Ali had a height advantage against fighters such as Frazier, who was only 182cm and weighed a sylph-like 93kg. Ali was 191cm and fought around 97 kg
The “Louisville Lip”, as he was known in his young days, won a gold medal at the Olympics, which he threw into a river in his hometown after being refused a seat in a restaurant because of segregation laws.
Joshua, and for that matter Klitschko, also won Olympic gold, but in the super heavyweight division. So, the comparison is skewed.
Would Ali have won against Joshua? It’s a question that can’t be answered, but the question was partly answered in the bout last month between Joshua and Carlos Takam.
Takam, at 186 cm and around 106 kg, was more the figure that Joshua would have faced against Ali. But the style and the speed of Ali dwells within the bigger boxer.

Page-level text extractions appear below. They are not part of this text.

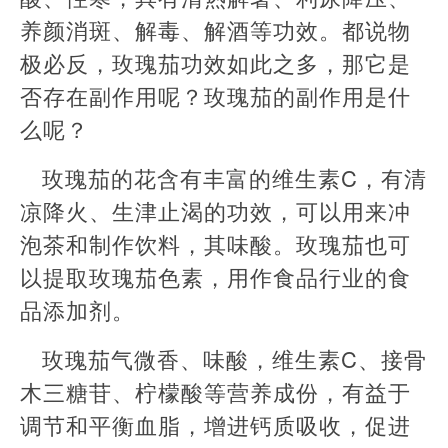
养颜消斑、解毒、解酒等功效。都说物
极必反，玫瑰茄功效如此之多，那它是
否存在副作用呢？玫瑰茄的副作用是什
么呢？
玫瑰茄的花含有丰富的维生素C，有清
凉降火、生津止渴的功效，可以用来冲
泡茶和制作饮料，其味酸。玫瑰茄也可
以提取玫瑰茄色素，用作食品行业的食
品添加剂。
玫瑰茄气微香、味酸，维生素C、接骨
木三糖苷、柠檬酸等营养成份，有益于
调节和平衡血脂，增进钙质吸收，促进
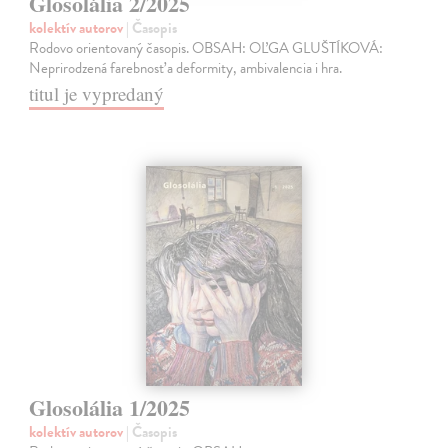
Glosolália 2/2025
kolektív autorov
| Časopis
Rodovo orientovaný časopis. OBSAH: OĽGA GLUŠTÍKOVÁ:
Neprirodzená farebnosť a deformity, ambivalencia i hra.
titul je vypredaný
Glosolália 1/2025
kolektív autorov
| Časopis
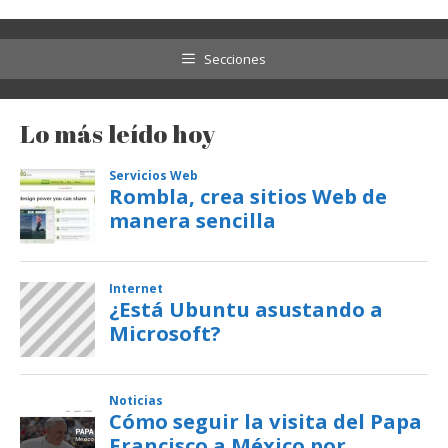
Secciones
Lo más leído hoy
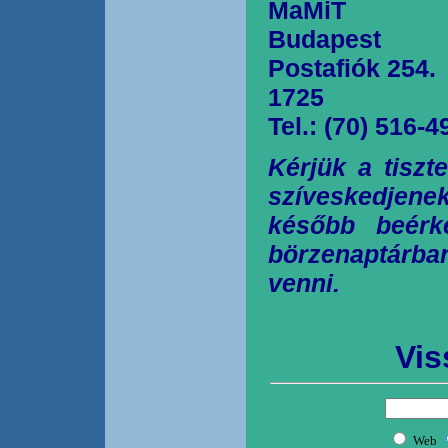
MaMiT
Budapest
Postafiók 254.
1725
Tel.: (70) 516-4
Kérjük a tiszt
szíveskedjen
később beérk
börzenaptárb
venni.
Vis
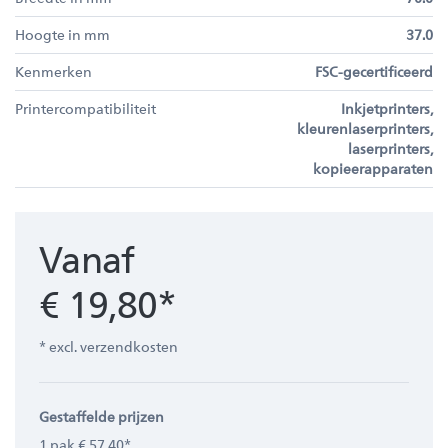
Hoogte in mm
37.0
Kenmerken
FSC-gecertificeerd
Printercompatibiliteit
Inkjetprinters,
kleurenlaserprinters,
laserprinters,
kopieerapparaten
Vanaf
€ 19,80*
* excl. verzendkosten
Gestaffelde prijzen
1 pak € 57,40*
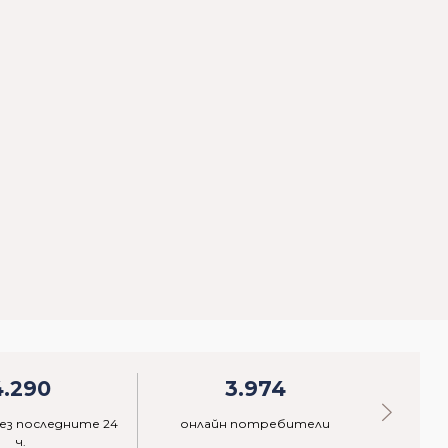
4.290
3.974
ез последните 24
онлайн потребители
акти
ч.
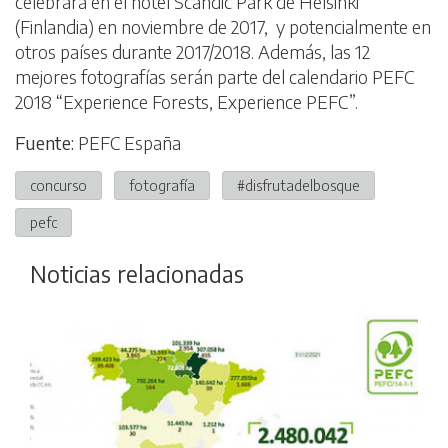
celebrará en el hotel Scandic Park de Helsinki
(Finlandia) en noviembre de 2017, y potencialmente en
otros países durante 2017/2018. Además, las 12
mejores fotografías serán parte del calendario PEFC
2018 “Experience Forests, Experience PEFC”.
Fuente:
PEFC España
concurso
fotografía
#disfrutadelbosque
pefc
Noticias relacionadas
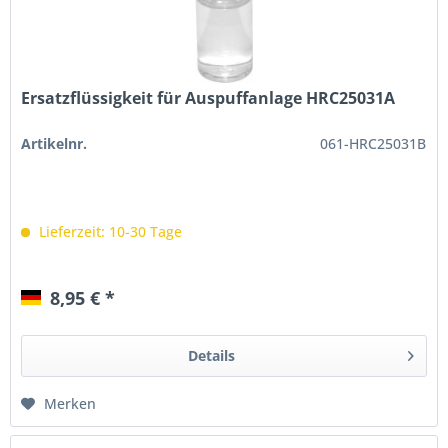
Ersatzflüssigkeit für Auspuffanlage HRC25031A
Artikelnr.
061-HRC25031B
Lieferzeit: 10-30 Tage
8,95 € *
Details
Merken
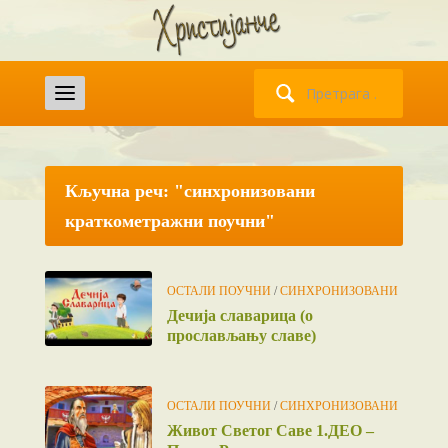
Претрага
за:
Кључна реч: "синхронизовани
краткометражни поучни"
ОСТАЛИ ПОУЧНИ
/
СИНХРОНИЗОВАНИ
Дечија славарица (о
прослављању славе)
ОСТАЛИ ПОУЧНИ
/
СИНХРОНИЗОВАНИ
Живот Светог Саве 1.ДЕО –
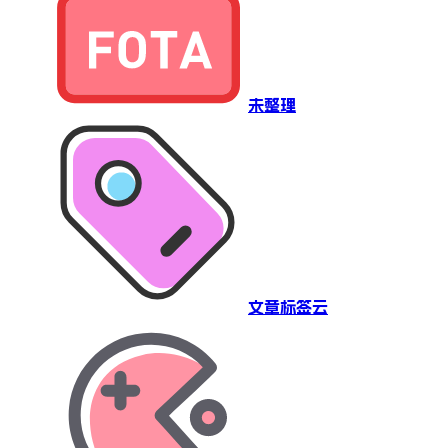
未整理
文章标签云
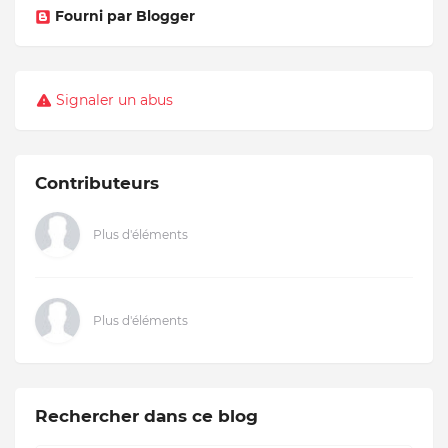
Fourni par Blogger
Signaler un abus
Contributeurs
Plus d'éléments
Plus d'éléments
Rechercher dans ce blog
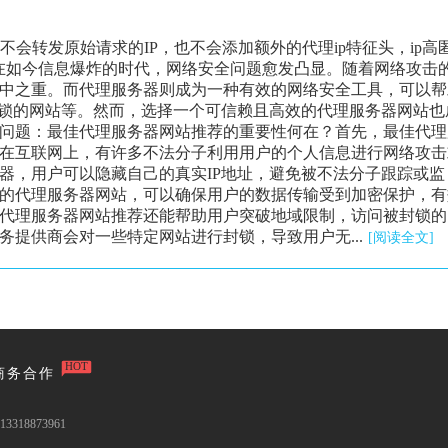
器不会转发原始请求的IP，也不会添加额外的代理ip特征头，ip高
在如今信息爆炸的时代，网络安全问题愈发凸显。随着网络攻击
中之重。而代理服务器则成为一种有效的网络安全工具，可以帮
封锁的网站等。然而，选择一个可信赖且高效的代理服务器网站也
问题：最佳代理服务器网站推荐的重要性何在？首先，最佳代理
在互联网上，有许多不法分子利用用户的个人信息进行网络攻击
器，用户可以隐藏自己的真实IP地址，避免被不法分子跟踪或监
的代理服务器网站，可以确保用户的数据传输受到加密保护，有
代理服务器网站推荐还能帮助用户突破地域限制，访问被封锁的
提供商会对一些特定网站进行封锁，导致用户无...
[阅读全文]
HOT
商务合作
3318873961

Joshua is fast. The knockdown he suffered against Klitschko proved he has something of a chin and a younger Klitschko would surely have finished the job at hand. Still, the knockdown stunned Joshua into the realisation that he was in a bout he was likely to lose if he didn’t start summoning the aggression needed to turn the fight around. He was angry with himself. It might have been less than rage, but he was a different fighter. It was controlled aggression.
Will he unify all the world heavyweight titles by taking the WBC belt from the American Deontay Wilder, the “Alabama Slammer”, next year?
I say he will. Wilder is taller at just over two metres, but lighter at 103 kg to Joshua’s 115 kg. Wilder, after demolishing Bermane Stiverne in New York in under three minutes, leaving his opponent helpless on his back, his legs buckled under him, just as quickly challenged Joshua to a showdown, bragging, “I know I’m the best. Are you up for the test?”
It was not exactly trash talk. More like entertainment: “A king doesn’t chase the peasants. A king takes kings. I want Joshua. Come and see me baby. No more dodging, no more excuses. Make the date, don’t wait.”
Sounds more like Ali than Joshua. But in the sculptured presence of Joshua
there is something of the boxer Time magazine said was the most instantly recognised human being in the world.
PETER COSTER is a former editor and foreign correspondent who has covered a range of international sports, including world championship fights and the Olympic Games.